**Problem requirements:** Every line from the one with "Reisprofessionals (220, 1704)" through the end of the records below should be restated word for word, and nothing outside that span.

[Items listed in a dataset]
--- --- ---
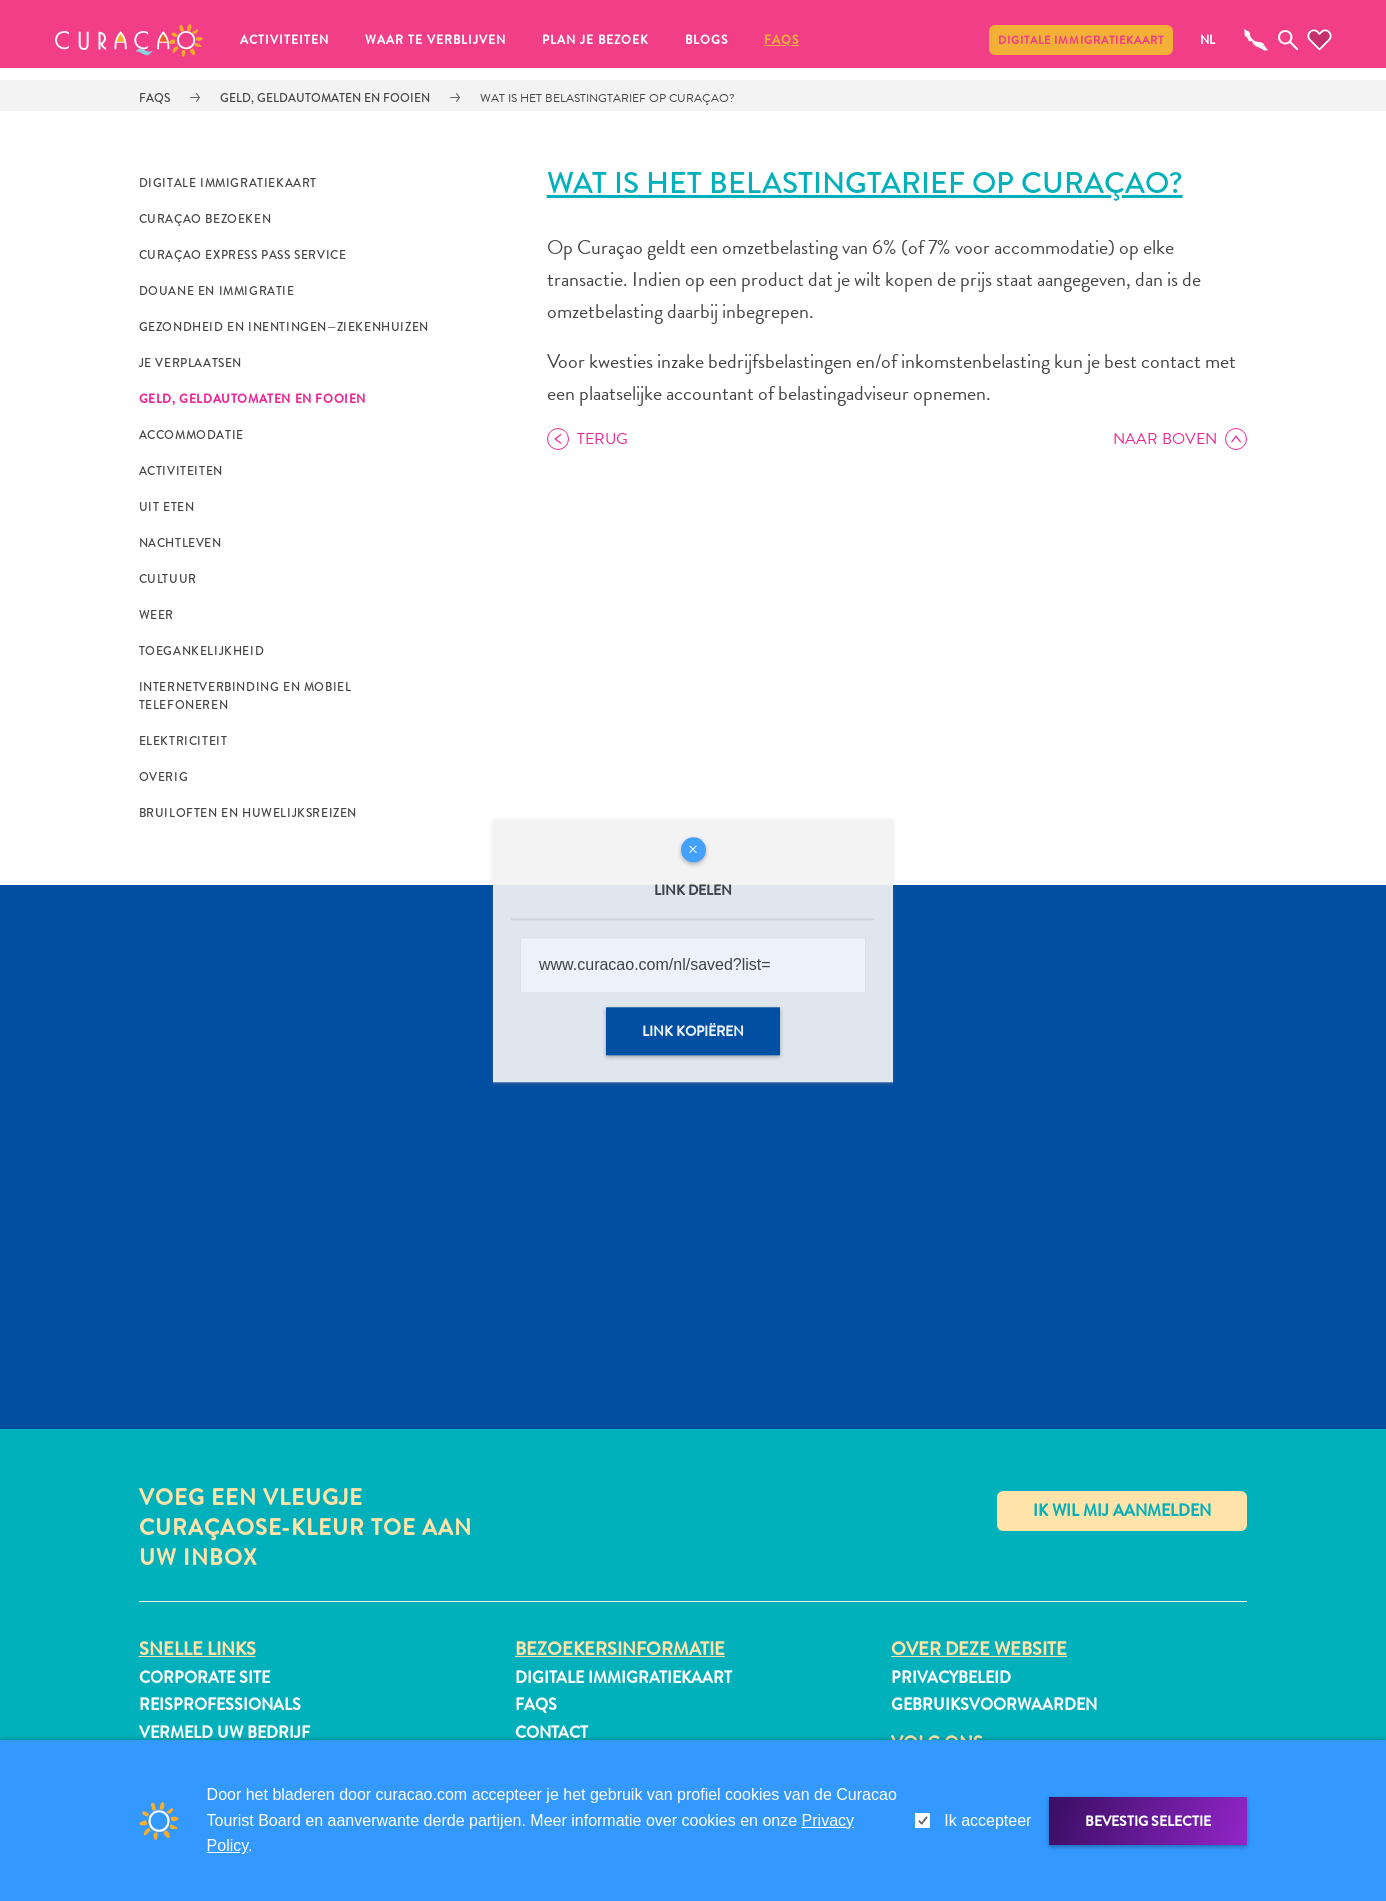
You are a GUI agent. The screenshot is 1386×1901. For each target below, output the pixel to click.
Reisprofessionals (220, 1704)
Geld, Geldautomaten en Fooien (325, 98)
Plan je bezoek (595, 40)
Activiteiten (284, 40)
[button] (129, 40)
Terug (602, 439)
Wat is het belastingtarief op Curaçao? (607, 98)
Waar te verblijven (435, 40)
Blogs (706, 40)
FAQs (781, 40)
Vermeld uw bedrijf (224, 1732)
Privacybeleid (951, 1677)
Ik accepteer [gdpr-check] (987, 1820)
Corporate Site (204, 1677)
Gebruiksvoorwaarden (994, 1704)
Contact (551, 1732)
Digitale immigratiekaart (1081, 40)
--- --- ---
**Written answer:**
Reisprofessionals (220, 1704)
Geld, Geldautomaten en Fooien (325, 98)
Plan je bezoek (595, 40)
Activiteiten (284, 40)
[button] (129, 40)
Terug (602, 439)
Wat is het belastingtarief op Curaçao? (607, 98)
Waar te verblijven (435, 40)
Blogs (706, 40)
FAQs (781, 40)
Vermeld uw bedrijf (224, 1732)
Privacybeleid (951, 1677)
Ik accepteer [gdpr-check] (987, 1820)
Corporate Site (204, 1677)
Gebruiksvoorwaarden (994, 1704)
Contact (551, 1732)
Digitale immigratiekaart (1081, 40)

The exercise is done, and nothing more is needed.